Exhibition Horror Patriae
Cabinet of Peaks and Hills

It was the European Romantics who first grew to appreciate the spectacle of high mountains rather than seeing them as a logistical obstacle. As early as the mid-18th century, English philosopher Edmund Burke (1729–1797) connected mountains to the idea of the sublime—a form of nonclassical, modern beauty that contains a terrifying, superhuman element. Such a view relied almost exclusively upon the Alps with their conflicted Italian and German connotations of aesthetic ideals and spiritual depth.

Philosophers, and later all educated classes, brought themselves to become tourists, and an Alpine tour with a cane and a guidebook in hand was a must. Lonely wanderers, mostly men, experienced the thrill of a mountain vista later to be translated into poetry. Locals—including poets and writers—more familiar with the dangerous paths, saw this landscape more as a territory of quiet, unspoiled, and flowery nature, whose purity was the horizon humanity needed to humbly achieve.
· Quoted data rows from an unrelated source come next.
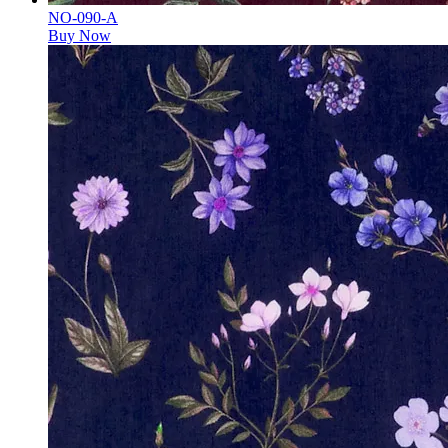
NO-090-A
Buy Now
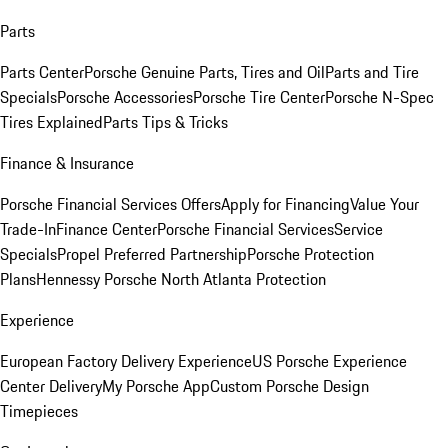
Parts
Parts Center
Porsche Genuine Parts, Tires and Oil
Parts and Tire
Specials
Porsche Accessories
Porsche Tire Center
Porsche N-Spec
Tires Explained
Parts Tips & Tricks
Finance & Insurance
Porsche Financial Services Offers
Apply for Financing
Value Your
Trade-In
Finance Center
Porsche Financial Services
Service
Specials
Propel Preferred Partnership
Porsche Protection
Plans
Hennessy Porsche North Atlanta Protection
Experience
European Factory Delivery Experience
US Porsche Experience
Center Delivery
My Porsche App
Custom Porsche Design
Timepieces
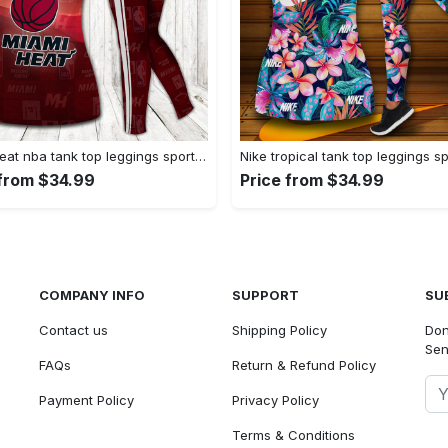
Miami heat nba tank top leggings sport clothing clothes outfit gym for women hot 2023 VTSK-TTLGS
 from $34.99
Price from $34.99
COMPANY INFO
SUPPORT
SU
Contact us
Shipping Policy
Don
Sen
FAQs
Return & Refund Policy
Payment Policy
Privacy Policy
Terms & Conditions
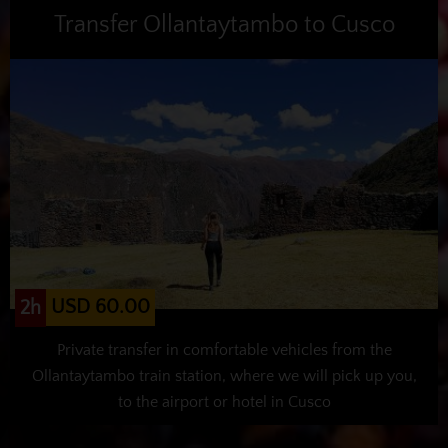
Transfer Ollantaytambo to Cusco
USD 60.00
2h
Private transfer in comfortable vehicles from the
Ollantaytambo train station, where we will pick up you,
to the airport or hotel in Cusco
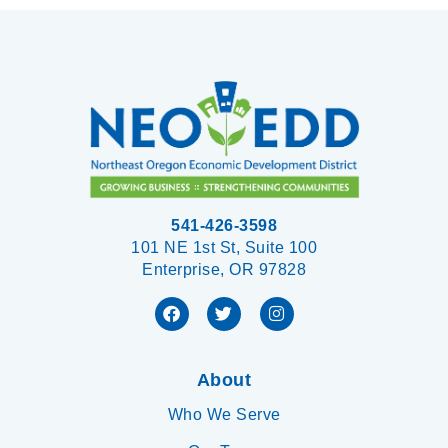
541-426-3598
101 NE 1st St, Suite 100
Enterprise, OR 97828
About
Who We Serve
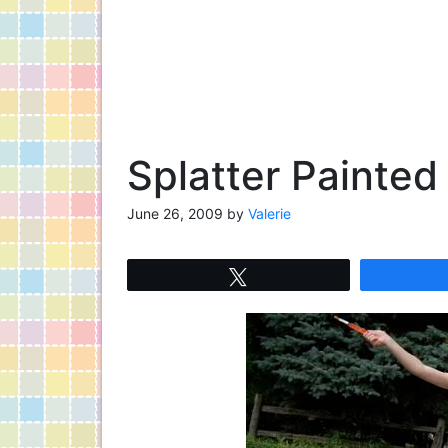
Splatter Painted
June 26, 2009
by
Valerie
Tweet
Throughout the years, all sorts of spiritual investments were made into the mountains, and ideological constructions built around them. A simple 19th-century landscape of Berchtesgaden already contains its future, when it became the retreat of Adolf Hitler (1889–1945) and an alleged “last retreat” of the almost defeated Nazis. In today’s Styria, attitudes toward mountains are split between feelings of homely belonging (it helps that most of the state’s mountains are of modest height) and shivers of admiration.